By the time I'd arrived, Sam was studying the monitor which was covered with schematics of something.
"Here's the paper. I think it is man made, I don't think a tree has had anything to do with it. What ya got there?"
"Schematics of the defence system surrounding the Stargate."
I was speechless.
"It is very out of date, but it has the basics and I don't think it will have changed much. Well, I hope it hasn't. Did you get the paper?"
"Yes," I proudly produced the two sheets.
"That won't be enough, I need lots of those."
"Oh, okay." I swivelled around on my heel and marched right back to the front of the library again.
"Hi, my name is Jack." I waved at the man who was gently turning over a page of the book he was working on.
"Hello, my name is Telaran." He smiled.
"I thought as we are going to be here for a while, we'd get down to names. My friend down there is Sam."
"You have very short syllables in your name," he commented.
"Yes, I suppose we do, but they are shortened from a birth names. Anyway," I said, trying to change the subject, "Could we please have some more paper?"
"Yes, of course you can, take as much as you need. Actually, I found these left over from years ago, maybe you can use them." He handed me a box of what looked like crayons, but they weren't made of wax but of a more chalky substance, a bit like oil pastels.
"Oh, thank you," I gave him a cheery wave and sauntered back down to where Sam was busy sketching what was on the computer.

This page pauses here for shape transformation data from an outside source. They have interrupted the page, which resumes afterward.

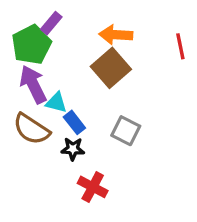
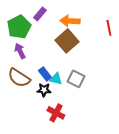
purple rectangle: (51, 23) -> (40, 14), moved
purple arrow: (33, 84) -> (20, 51), size x0.7
cyan triangle: (56, 103) -> (56, 79), moved

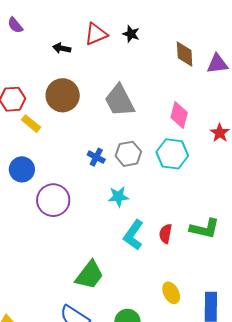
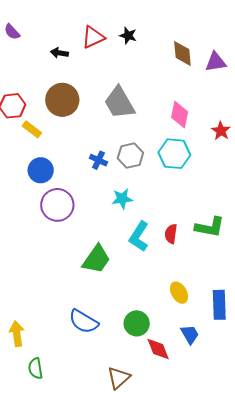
blue circle: (22, 169) -> (41, 170), moved
green trapezoid: (90, 275) -> (96, 259), moved

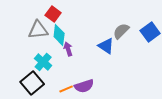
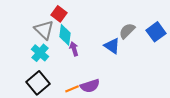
gray triangle: (38, 30) -> (44, 30), turned 50
cyan cross: (43, 62) -> (40, 53), moved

I dumped the sheets of paper on the floor beside her and proceeded to clear a space about ten feet from the computer. It didn't take long and I put the paper on the table. It was made out of metal; I hadn't seen much wood around her even in this old building. Then I began to sort through the books, it took quite a while to find more photos of this strange animal. Idle curiosity I suppose, the fact that there was such a colourful animal had me intrigued and I wasn't any use to Sam.
Over the next several days, Sam sketched more schematics from the computer and downloaded information onto the floppy disks. By the time we'd finished, Sam had four sheets full of lines and circles, that didn't mean squat to me and I had about six half decent sketches of the animal. Merrin would've been proud.
It was the twelfth day that Sam announced she'd finished. It took us all the rest of the day just to hide the computer again and make it look like we'd never found it. On the other hand, the table was awash with sketches made by yours truly. I found five chairs and placed them around the table.
I glanced over to where Sam had been working on the computer there was no sign that we had disturbed it at all. In fact the books that we had cleared off the table were now covering it completely with the dustcover just peaking through the books.
"I think that'll do," Sam sighed.
"You sure you've got everything?" I asked.
"No, but I now need time to study these schematics, they are very different to what I'm used to and they're most probably out of date."
"You'll work it out; I've absolute faith in you." I grinned to give her encouragement. She just huffed in reply.